Transcribed page contents
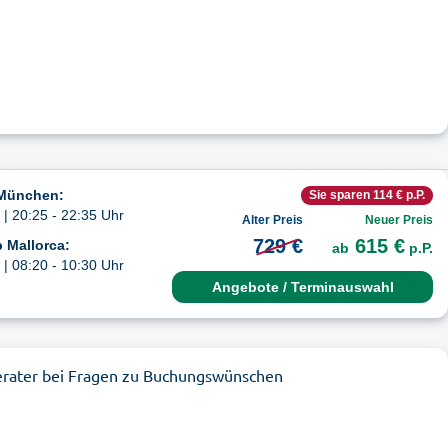
 München:
Sie sparen 114 € p.P.
| 20:25 - 22:35 Uhr
Alter Preis
Neuer Preis
729 €
615 €
 Mallorca:
ab
p.P.
| 08:20 - 10:30 Uhr
Angebote / Terminauswahl
erater bei Fragen zu Buchungswünschen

→ **Assigned task**:
A verbatim transcription of the records, pictures excluded, is the required output.

→ **Written response**:
 München:
Sie sparen 114 € p.P.
| 20:25 - 22:35 Uhr
Alter Preis
Neuer Preis
729 €
615 €
 Mallorca:
ab
p.P.
| 08:20 - 10:30 Uhr
Angebote / Terminauswahl
erater bei Fragen zu Buchungswünschen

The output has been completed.